Does frequent reminiscing signal cognitive decline?
InForum columnist Carol Bradley Bursack addresses how to determine whether or not sharing old memories is a sign of something more.
Dear Carol: For someone who’s 83, my dad is doing well. Even so, since Mom died of Alzheimer’s, I worry about every little change. This is my current concern: Dad’s always enjoyed telling stories of his youth and early adulthood, including when he and Mom were dating, but lately, he’s been doing it more often. He’s not overly repetitive and his timing is appropriate. Still, I wonder if this signals that he’s losing interest in his current life, or worse, developing Alzheimer’s. Dad’s alone quite a bit but not excessively, and he’s always cherished solitude, so that’s not new. He’s a voracious reader and enjoys watching historical television shows. He’s reasonably active at church, belongs to a chess club and seems content. All good, I know.
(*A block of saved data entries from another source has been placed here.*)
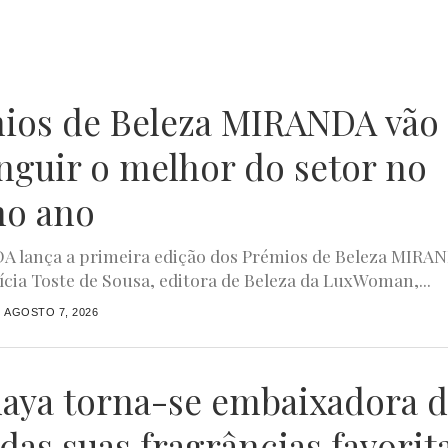
ios de Beleza MIRANDA vão
inguir o melhor do setor no
mo ano
 lança a primeira edição dos Prémios de Beleza MIRA
rícia Toste de Sousa, editora de Beleza da LuxWoman,...
AGOSTO 7, 2026
aya torna-se embaixadora 
das suas fragrâncias favorit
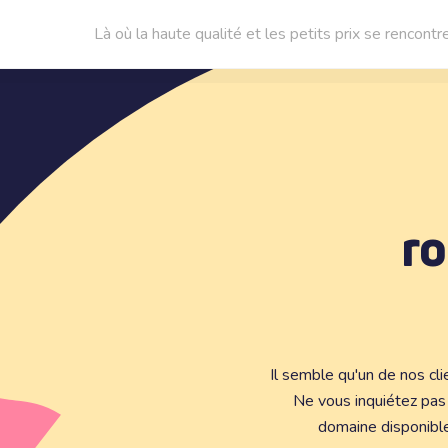
Là où la haute qualité et les petits prix se rencontr
ro
Il semble qu'un de nos cl
Ne vous inquiétez pa
domaine disponibl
So, when is reminiscing about one’s life a red flag for cognitive decline? Also, since I’m asking, is this an appropriate time for me to ask if he needs help? – DM
Dear DM: While it’s good to be aware of changes, I think you can rest easy for now. Looking back on one’s life is normal. For thoughtful older people, it’s often a way of using the perspective of years to examine how past events fit into the whole of one’s life. It sounds to me like your dad is doing what is natural for older people who are cognitively sound.
Choosing you as his audience suggests that he feels close to you and he wants you to understand how he became who he is today. You’re fortunate that he’s able to show love in this way. He’s giving you an opportunity to ask him questions about his past and yours, as well. For fun, ask him what he remembers best about your young years and see what you learn!
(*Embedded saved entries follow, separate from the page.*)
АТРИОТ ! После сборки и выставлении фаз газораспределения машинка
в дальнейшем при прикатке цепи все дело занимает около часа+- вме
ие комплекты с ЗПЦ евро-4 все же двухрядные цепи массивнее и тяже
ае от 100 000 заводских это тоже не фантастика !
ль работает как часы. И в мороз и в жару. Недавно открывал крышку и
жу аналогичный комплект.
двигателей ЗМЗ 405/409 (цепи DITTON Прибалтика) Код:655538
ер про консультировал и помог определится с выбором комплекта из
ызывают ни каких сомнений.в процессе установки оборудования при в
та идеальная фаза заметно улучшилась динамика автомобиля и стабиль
Like everyone, your dad’s personal history informs his attitudes. Did your parents take care of their own aging parents? If so, does he feel good about that or resentful? How did he handle being a care partner for your mom? This isn’t meant to pass judgment but to determine how he might look at aging.
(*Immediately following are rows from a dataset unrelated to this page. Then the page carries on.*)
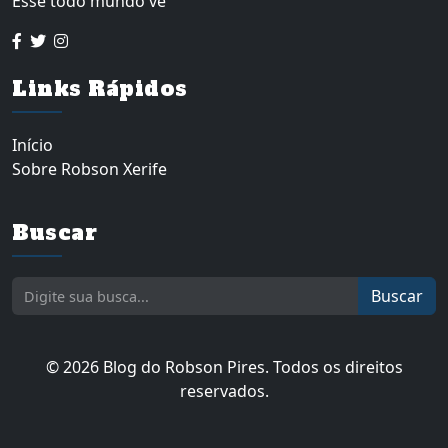
Esse todo mundo vê
Links Rápidos
Início
Sobre Robson Xerife
Buscar
Buscar
© 2026 Blog do Robson Pires. Todos os direitos
reservados.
Listen to him with enjoyment rather than worry. In the process, you will gain insight into how to approach him with questions. If you don’t already know, ask if he’s assigned someone as his Powers of Attorney for both health and finances now that your mom has passed. Over time, you can ask how he views his ideal future as well as an alternate plan should health or financial challenges force changes. An important bonus of this communication is that he’ll feel more comfortable if he needs to ask for your help.
Keep an eye on his cognition, of course, but be careful not to make every story or discussion into an “opportunity” for you to plan for future caregiving. That could both shut down his willingness to share and detract from your joy in learning more about your dad as a person. His stories are part of his legacy.